Oberlandesgericht Oldenburg
Beschl. v. 02.09.1999, Az.: 10 W 12/99
Interessenabwägung zwischen dem Schutz der Trinkwassergewinnung und der Aufstockung der Eigenlandquote eines Landwirtes
Bibliographie
- Gericht
- OLG Oldenburg
- Datum
- 02.09.1999
- Aktenzeichen
- 10 W 12/99
- Entscheidungsform
- Beschluss
- Referenz
- WKRS 1999, 29138
- Entscheidungsname
- [keine Angabe]
- ECLI
- ECLI:DE:OLGOL:1999:0902.10W12.99.0A
Amtlicher Leitsatz
Der Schutz der Trinkwassergewinnung rechtfertigt nicht ohne weiteres den Vorrang des Versorgungsunternehmens vor einem erwerbsinteressierten Landwirt beim Kauf einer landwirtschaftlichen Fläche.
Gründe
Die Gründe des angefochtenen Beschlusses gelten weiter fort. Insbesondere wird auch von der Beteiligten zu 2) in der Beschwerdeinstanz nicht in Frage gestellt, dass der Landwirt M. bereit und in der Lage ist, die fraglichen Grundstücke zu erwerben. Der Landwirt M. ist auch "dringend" darauf angewiesen, die Flächen seines Betriebes aufzustocken. Wie die Beteiligte zu 2) selbst vorträgt sind von den bewirtschafteten Flächen des Landwirts zur Größe von 85 ha nur 25 ha Eigenland. Die Eigenlandquote ist deshalb weit unterproportional. Zur dauernden Sicherung seines Betriebes ist der Landwirt M. dringend zur Vergrößerung seines Eigenlandanteils angewiesen. Rechtlich unerheblich ist in dieser Beziehung, dass der Landwirt M. das Land selbst erst im Jahr 2008 in Eigennutzung nehmen könnte. Entscheidend ist vielmehr, dass er durch den Erwerb der fraglichen Flächen seinen Eigenlandanteil vergrößern könnte. Der Anteil seines Eigenlandes wird zwar relativ zur Gesamtbetriebsfläche betrachtet nur unerheblich vergrößert, absolut gesehen und im Verhältnis zum bisherigen Eigenland sind die zu erwerbenden Flächen jedoch nicht unerheblich in ihrer Größe. In dieser Hinsicht ist auch zu berücksichtigen, dass eine Aufstockung von Eigenland regelmäßig nur schrittweise erfolgen kann, weil sonst leicht die Gefahr besteht, dass die finanziellen Möglichkeiten der Landwirtschaft überzogen werden.

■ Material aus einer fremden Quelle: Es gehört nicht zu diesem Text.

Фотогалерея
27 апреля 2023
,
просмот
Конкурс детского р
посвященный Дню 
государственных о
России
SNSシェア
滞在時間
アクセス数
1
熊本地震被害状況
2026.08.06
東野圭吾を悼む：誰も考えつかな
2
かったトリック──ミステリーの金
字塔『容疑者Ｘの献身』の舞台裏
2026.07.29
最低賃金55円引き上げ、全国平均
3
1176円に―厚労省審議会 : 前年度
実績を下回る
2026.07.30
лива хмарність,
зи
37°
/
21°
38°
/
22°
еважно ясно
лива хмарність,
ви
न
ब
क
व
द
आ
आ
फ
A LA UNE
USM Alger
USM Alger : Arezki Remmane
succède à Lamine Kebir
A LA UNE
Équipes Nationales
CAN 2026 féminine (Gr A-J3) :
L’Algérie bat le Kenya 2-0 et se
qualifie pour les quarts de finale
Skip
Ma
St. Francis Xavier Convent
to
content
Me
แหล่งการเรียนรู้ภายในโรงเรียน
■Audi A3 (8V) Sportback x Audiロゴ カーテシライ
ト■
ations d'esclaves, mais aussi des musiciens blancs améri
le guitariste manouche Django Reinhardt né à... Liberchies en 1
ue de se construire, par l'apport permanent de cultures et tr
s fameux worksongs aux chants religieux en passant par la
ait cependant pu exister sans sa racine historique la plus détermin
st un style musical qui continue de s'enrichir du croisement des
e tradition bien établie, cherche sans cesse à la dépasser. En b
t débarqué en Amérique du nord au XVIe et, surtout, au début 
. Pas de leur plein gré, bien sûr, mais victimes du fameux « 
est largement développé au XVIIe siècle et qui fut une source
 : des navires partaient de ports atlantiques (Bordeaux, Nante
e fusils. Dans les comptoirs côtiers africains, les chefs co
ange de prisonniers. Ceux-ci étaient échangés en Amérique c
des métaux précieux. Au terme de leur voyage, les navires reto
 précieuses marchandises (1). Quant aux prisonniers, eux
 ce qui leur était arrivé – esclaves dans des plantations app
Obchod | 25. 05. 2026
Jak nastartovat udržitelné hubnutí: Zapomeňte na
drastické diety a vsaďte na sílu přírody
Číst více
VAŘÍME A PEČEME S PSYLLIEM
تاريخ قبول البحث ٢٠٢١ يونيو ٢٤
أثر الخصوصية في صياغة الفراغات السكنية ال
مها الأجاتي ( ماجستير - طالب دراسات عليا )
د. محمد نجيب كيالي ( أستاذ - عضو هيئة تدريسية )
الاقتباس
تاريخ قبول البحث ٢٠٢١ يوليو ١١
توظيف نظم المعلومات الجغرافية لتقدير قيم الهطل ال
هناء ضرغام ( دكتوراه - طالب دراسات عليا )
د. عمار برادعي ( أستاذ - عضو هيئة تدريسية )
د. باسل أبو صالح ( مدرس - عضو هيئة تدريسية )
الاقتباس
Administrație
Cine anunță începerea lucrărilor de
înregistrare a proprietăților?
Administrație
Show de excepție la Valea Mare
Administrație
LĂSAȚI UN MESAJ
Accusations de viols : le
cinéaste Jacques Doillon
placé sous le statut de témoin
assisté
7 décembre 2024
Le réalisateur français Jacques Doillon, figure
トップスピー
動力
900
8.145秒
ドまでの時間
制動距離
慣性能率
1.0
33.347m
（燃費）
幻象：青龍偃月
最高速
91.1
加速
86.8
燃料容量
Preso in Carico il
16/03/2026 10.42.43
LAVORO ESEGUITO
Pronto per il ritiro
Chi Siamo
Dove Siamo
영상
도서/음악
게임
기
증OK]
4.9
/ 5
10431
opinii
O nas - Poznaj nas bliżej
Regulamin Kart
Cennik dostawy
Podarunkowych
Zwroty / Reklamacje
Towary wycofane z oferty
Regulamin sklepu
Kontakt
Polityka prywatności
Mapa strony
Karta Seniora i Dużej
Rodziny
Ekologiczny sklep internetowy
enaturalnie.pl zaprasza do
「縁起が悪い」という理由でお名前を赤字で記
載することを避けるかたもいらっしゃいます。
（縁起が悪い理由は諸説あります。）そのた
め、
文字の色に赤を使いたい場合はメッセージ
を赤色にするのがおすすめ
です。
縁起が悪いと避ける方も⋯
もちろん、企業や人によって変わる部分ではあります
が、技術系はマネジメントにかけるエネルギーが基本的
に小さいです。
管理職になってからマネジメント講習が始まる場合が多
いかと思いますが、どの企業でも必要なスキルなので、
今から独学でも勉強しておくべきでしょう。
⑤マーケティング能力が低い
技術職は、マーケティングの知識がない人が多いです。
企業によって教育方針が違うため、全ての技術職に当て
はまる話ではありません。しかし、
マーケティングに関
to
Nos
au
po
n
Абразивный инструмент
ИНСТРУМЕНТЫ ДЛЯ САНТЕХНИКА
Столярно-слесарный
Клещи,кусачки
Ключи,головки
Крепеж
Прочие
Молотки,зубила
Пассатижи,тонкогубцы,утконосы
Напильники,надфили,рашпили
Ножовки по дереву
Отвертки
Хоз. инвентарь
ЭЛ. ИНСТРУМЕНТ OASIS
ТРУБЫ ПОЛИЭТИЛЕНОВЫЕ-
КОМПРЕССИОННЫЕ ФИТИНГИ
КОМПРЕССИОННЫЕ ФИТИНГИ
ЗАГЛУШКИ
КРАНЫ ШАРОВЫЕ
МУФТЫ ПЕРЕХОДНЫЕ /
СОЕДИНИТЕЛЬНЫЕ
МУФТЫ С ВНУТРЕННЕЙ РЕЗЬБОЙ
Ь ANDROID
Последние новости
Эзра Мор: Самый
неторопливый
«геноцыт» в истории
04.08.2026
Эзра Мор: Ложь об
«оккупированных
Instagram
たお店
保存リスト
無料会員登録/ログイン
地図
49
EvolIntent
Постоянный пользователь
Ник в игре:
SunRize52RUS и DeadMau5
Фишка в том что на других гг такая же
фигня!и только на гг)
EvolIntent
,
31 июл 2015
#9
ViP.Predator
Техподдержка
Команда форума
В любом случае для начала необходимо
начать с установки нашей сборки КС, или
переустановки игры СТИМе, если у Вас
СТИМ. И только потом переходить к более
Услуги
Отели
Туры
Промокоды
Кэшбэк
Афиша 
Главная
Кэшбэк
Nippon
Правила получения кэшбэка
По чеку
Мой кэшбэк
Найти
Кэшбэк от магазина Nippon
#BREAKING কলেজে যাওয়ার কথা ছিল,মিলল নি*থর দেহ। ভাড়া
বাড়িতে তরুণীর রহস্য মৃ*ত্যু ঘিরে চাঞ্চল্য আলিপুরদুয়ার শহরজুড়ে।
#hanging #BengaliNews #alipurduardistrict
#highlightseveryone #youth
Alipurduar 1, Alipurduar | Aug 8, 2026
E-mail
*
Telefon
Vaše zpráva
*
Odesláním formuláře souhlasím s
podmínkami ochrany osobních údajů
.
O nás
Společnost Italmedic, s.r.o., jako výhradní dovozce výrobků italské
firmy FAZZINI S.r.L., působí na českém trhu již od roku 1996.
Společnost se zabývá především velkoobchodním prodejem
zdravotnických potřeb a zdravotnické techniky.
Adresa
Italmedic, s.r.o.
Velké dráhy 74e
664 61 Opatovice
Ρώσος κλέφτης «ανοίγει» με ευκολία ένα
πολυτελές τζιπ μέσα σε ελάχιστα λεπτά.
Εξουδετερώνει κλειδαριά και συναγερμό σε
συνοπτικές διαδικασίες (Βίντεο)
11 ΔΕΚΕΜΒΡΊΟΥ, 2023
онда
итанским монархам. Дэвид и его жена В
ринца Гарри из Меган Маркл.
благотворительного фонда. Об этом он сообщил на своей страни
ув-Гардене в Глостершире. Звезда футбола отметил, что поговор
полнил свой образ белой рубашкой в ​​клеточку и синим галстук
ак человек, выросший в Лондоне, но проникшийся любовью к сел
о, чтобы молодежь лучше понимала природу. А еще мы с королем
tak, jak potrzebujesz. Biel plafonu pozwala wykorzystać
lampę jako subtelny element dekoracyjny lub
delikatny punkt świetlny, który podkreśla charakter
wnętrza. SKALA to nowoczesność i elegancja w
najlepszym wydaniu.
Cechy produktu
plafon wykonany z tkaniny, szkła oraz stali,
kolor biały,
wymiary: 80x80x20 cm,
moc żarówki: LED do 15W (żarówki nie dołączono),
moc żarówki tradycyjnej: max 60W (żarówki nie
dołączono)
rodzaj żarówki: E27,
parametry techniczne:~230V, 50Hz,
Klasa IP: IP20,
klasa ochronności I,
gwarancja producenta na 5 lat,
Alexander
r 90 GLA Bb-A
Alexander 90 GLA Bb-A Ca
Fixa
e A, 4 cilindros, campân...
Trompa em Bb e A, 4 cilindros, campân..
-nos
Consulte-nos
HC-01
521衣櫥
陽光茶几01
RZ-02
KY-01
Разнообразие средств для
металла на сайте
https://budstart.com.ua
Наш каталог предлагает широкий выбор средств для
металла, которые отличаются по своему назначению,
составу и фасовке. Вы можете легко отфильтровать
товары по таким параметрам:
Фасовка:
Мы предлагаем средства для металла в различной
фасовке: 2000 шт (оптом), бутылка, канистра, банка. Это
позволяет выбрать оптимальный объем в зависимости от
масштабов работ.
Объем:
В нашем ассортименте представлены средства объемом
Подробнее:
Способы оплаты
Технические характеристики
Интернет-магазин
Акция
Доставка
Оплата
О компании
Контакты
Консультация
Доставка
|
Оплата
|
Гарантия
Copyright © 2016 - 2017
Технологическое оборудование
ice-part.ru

Rechtlich unerheblich ist insoweit, dass die Beteiligte zu 2) bereit ist, langfristig gesehen die fraglichen Flächen auch an den Landwirt M. zu verpachten. Eine Verpachtung hat gerade nicht den in der Landwirtschaft wesentlichen Effekt der Erhöhung der Eigenlandquote.
Bei der im vorliegenden Fall gebotenen Abwägung müssen auch die Ausführungen der Beteiligten zu 2), dass im Bereich ihres Brunnens im Jahre 1995 Wasserverunreinigungen festgestellt worden seien, zurücktreten. Die Beteiligte zu 2) ist bereits Eigentümerin zahlreicher Flächen außerhalb der Nähe der verunreinigten Brunnen, sodass nicht festzustellen ist, dass sie zur Errichtung von Ersatzbrunnen gerade auf die nunmehr gekauften Flächen angewiesen ist. Dies gilt umso mehr, als ihr bereits jetzt mehrere Flächen in unmittelbarer Nachbarschaft der streitigen Flächen gehören.
Auch der von der Beteiligten zu 2) vorgetragene Gesichtspunkt des Schutzes der Trinkwassergewinnung rechtfertigt es im konkreten Fall nicht, der Beteiligten zu 2) gegenüber dem Landwirt M. den Vorrang zu geben. Die Beteiligte zu 2) kann ihr Ziel, die Reinheit des Trinkwassers zu gewährleisten, bei den hier gegebenen Umständen auch auf andere Weise als durch den Erwerb der Trinkwassergewinnungsflächen zu Eigentum erreichen. Insbesondere bietet sich an, dass die Beteiligte zu 2) mit den Grundeigentümern entsprechende Verträge schließt, die einer Verschmutzung des Grundwassers entgegenwirken.